Content starts
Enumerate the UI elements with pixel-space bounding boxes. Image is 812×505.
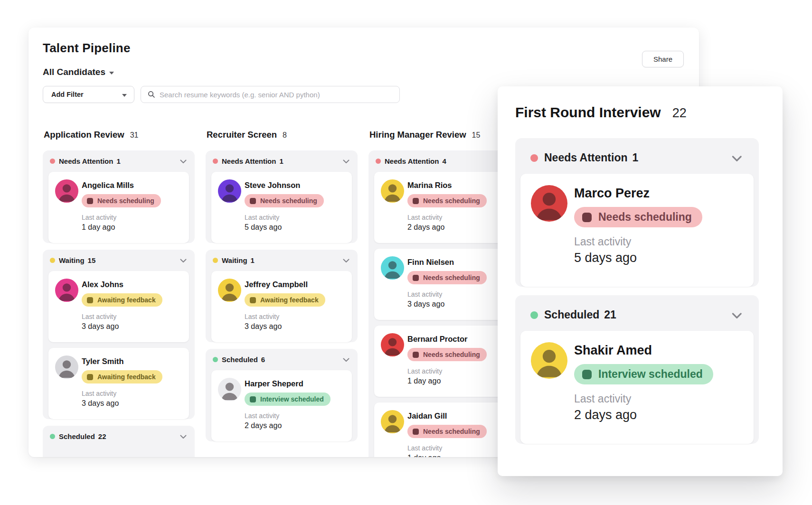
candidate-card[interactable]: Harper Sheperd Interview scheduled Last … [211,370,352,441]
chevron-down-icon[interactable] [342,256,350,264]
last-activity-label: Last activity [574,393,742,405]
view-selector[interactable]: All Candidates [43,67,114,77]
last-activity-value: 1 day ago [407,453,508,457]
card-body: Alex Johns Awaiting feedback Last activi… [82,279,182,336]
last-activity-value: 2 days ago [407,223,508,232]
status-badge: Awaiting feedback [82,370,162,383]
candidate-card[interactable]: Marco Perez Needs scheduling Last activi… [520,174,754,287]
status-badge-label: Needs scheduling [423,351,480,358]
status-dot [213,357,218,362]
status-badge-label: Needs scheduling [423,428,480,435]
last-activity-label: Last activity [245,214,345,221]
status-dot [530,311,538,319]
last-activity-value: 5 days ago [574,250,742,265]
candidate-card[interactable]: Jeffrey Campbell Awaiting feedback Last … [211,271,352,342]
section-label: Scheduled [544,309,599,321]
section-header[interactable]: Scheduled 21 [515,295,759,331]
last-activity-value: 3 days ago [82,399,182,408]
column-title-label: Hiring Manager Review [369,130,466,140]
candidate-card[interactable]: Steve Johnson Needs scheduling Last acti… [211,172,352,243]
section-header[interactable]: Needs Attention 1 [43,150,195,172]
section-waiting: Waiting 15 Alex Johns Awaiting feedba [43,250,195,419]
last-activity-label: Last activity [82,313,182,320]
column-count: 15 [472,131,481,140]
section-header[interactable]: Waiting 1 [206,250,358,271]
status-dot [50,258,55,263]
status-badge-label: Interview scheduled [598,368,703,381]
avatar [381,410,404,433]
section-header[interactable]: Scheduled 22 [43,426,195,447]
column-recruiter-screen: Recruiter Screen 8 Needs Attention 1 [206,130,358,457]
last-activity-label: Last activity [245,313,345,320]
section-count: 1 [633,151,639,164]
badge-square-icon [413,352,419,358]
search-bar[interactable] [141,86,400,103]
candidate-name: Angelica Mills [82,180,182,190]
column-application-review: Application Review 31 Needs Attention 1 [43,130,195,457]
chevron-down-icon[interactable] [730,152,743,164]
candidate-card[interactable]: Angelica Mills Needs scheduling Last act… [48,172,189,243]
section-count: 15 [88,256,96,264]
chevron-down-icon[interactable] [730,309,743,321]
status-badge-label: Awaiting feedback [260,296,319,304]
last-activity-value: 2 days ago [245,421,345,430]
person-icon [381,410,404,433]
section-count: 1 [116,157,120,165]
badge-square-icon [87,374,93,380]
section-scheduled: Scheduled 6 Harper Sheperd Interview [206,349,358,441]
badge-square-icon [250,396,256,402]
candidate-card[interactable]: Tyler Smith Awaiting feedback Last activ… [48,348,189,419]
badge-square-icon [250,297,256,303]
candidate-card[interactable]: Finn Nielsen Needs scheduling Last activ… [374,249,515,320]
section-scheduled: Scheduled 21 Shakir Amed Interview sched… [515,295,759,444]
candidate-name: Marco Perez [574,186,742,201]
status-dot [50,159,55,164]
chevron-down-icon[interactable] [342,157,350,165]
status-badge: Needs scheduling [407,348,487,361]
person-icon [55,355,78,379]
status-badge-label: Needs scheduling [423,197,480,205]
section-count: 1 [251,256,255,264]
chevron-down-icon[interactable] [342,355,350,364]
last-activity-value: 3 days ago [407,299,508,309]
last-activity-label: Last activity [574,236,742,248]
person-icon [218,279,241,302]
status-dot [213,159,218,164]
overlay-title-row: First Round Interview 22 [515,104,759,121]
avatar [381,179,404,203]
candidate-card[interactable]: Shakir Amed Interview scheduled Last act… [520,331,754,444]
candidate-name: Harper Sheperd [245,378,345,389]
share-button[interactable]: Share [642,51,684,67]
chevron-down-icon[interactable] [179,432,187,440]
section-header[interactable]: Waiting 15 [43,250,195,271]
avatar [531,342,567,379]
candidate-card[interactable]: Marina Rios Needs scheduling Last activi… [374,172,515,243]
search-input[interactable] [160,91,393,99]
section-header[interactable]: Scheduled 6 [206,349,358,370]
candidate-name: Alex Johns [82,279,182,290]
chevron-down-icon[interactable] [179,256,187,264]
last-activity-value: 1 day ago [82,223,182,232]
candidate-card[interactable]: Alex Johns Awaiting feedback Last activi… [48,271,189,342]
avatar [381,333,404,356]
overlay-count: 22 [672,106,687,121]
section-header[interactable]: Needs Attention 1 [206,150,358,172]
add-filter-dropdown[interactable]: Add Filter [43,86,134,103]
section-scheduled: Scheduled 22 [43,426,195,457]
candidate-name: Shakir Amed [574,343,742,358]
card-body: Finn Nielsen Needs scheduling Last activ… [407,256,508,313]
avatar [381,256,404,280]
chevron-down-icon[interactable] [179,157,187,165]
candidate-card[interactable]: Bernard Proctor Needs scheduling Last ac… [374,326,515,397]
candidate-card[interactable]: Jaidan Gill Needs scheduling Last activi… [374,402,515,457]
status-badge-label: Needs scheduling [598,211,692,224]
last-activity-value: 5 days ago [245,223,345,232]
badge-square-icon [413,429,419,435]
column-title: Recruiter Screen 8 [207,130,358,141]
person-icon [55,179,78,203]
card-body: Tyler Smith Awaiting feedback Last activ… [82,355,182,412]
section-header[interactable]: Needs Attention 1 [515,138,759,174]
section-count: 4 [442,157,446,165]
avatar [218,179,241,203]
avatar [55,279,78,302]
Content ends
[ABOUT THIS TASK]
Would you copy out all the data exactly, without the images?

[RESPONSE AREA]
Enumerate the UI elements with pixel-space bounding boxes. Image is 812×505.
candidate-card[interactable]: Harper Sheperd Interview scheduled Last … [211,370,352,441]
chevron-down-icon[interactable] [342,256,350,264]
last-activity-label: Last activity [574,393,742,405]
view-selector[interactable]: All Candidates [43,67,114,77]
last-activity-value: 1 day ago [407,453,508,457]
card-body: Alex Johns Awaiting feedback Last activi… [82,279,182,336]
last-activity-value: 2 days ago [407,223,508,232]
status-badge: Awaiting feedback [82,370,162,383]
candidate-card[interactable]: Marco Perez Needs scheduling Last activi… [520,174,754,287]
status-badge-label: Needs scheduling [423,351,480,358]
status-dot [213,357,218,362]
status-badge-label: Needs scheduling [423,428,480,435]
last-activity-label: Last activity [245,214,345,221]
status-dot [530,311,538,319]
last-activity-value: 5 days ago [574,250,742,265]
candidate-card[interactable]: Jeffrey Campbell Awaiting feedback Last … [211,271,352,342]
section-label: Scheduled [544,309,599,321]
section-header[interactable]: Scheduled 21 [515,295,759,331]
last-activity-value: 3 days ago [82,399,182,408]
column-title-label: Hiring Manager Review [369,130,466,140]
candidate-card[interactable]: Steve Johnson Needs scheduling Last acti… [211,172,352,243]
section-header[interactable]: Needs Attention 1 [43,150,195,172]
section-waiting: Waiting 15 Alex Johns Awaiting feedba [43,250,195,419]
last-activity-label: Last activity [82,313,182,320]
column-count: 15 [472,131,481,140]
section-header[interactable]: Waiting 1 [206,250,358,271]
status-dot [50,258,55,263]
status-badge-label: Interview scheduled [598,368,703,381]
avatar [381,410,404,433]
section-header[interactable]: Scheduled 22 [43,426,195,447]
column-recruiter-screen: Recruiter Screen 8 Needs Attention 1 [206,130,358,457]
last-activity-label: Last activity [245,313,345,320]
section-count: 1 [633,151,639,164]
badge-square-icon [413,352,419,358]
search-bar[interactable] [141,86,400,103]
candidate-name: Angelica Mills [82,180,182,190]
column-application-review: Application Review 31 Needs Attention 1 [43,130,195,457]
chevron-down-icon[interactable] [730,152,743,164]
candidate-card[interactable]: Angelica Mills Needs scheduling Last act… [48,172,189,243]
section-count: 15 [88,256,96,264]
chevron-down-icon[interactable] [730,309,743,321]
status-badge-label: Awaiting feedback [260,296,319,304]
last-activity-value: 2 days ago [245,421,345,430]
person-icon [381,410,404,433]
section-count: 1 [116,157,120,165]
badge-square-icon [87,374,93,380]
section-scheduled: Scheduled 6 Harper Sheperd Interview [206,349,358,441]
badge-square-icon [250,396,256,402]
candidate-card[interactable]: Tyler Smith Awaiting feedback Last activ… [48,348,189,419]
badge-square-icon [250,297,256,303]
candidate-card[interactable]: Finn Nielsen Needs scheduling Last activ… [374,249,515,320]
section-scheduled: Scheduled 21 Shakir Amed Interview sched… [515,295,759,444]
candidate-name: Marco Perez [574,186,742,201]
status-dot [50,159,55,164]
chevron-down-icon[interactable] [342,157,350,165]
status-badge: Needs scheduling [407,348,487,361]
person-icon [55,355,78,379]
status-badge-label: Needs scheduling [423,197,480,205]
section-count: 1 [251,256,255,264]
chevron-down-icon[interactable] [342,355,350,364]
last-activity-value: 3 days ago [407,299,508,309]
last-activity-label: Last activity [574,236,742,248]
person-icon [218,279,241,302]
status-dot [213,159,218,164]
overlay-title-row: First Round Interview 22 [515,104,759,121]
avatar [381,179,404,203]
candidate-card[interactable]: Shakir Amed Interview scheduled Last act… [520,331,754,444]
candidate-name: Harper Sheperd [245,378,345,389]
share-button[interactable]: Share [642,51,684,67]
chevron-down-icon[interactable] [179,432,187,440]
section-header[interactable]: Waiting 15 [43,250,195,271]
avatar [531,342,567,379]
candidate-card[interactable]: Marina Rios Needs scheduling Last activi… [374,172,515,243]
search-input[interactable] [160,91,393,99]
section-header[interactable]: Scheduled 6 [206,349,358,370]
candidate-name: Alex Johns [82,279,182,290]
chevron-down-icon[interactable] [179,256,187,264]
last-activity-value: 1 day ago [82,223,182,232]
candidate-card[interactable]: Alex Johns Awaiting feedback Last activi… [48,271,189,342]
avatar [381,333,404,356]
overlay-count: 22 [672,106,687,121]
section-header[interactable]: Needs Attention 1 [206,150,358,172]
add-filter-dropdown[interactable]: Add Filter [43,86,134,103]
section-scheduled: Scheduled 22 [43,426,195,457]
candidate-name: Shakir Amed [574,343,742,358]
card-body: Finn Nielsen Needs scheduling Last activ… [407,256,508,313]
avatar [381,256,404,280]
chevron-down-icon[interactable] [179,157,187,165]
candidate-card[interactable]: Bernard Proctor Needs scheduling Last ac… [374,326,515,397]
candidate-card[interactable]: Jaidan Gill Needs scheduling Last activi… [374,402,515,457]
status-badge-label: Needs scheduling [598,211,692,224]
last-activity-value: 5 days ago [245,223,345,232]
badge-square-icon [413,429,419,435]
column-title: Recruiter Screen 8 [207,130,358,141]
person-icon [55,179,78,203]
card-body: Tyler Smith Awaiting feedback Last activ… [82,355,182,412]
section-header[interactable]: Needs Attention 1 [515,138,759,174]
section-count: 4 [442,157,446,165]
avatar [218,179,241,203]
avatar [55,279,78,302]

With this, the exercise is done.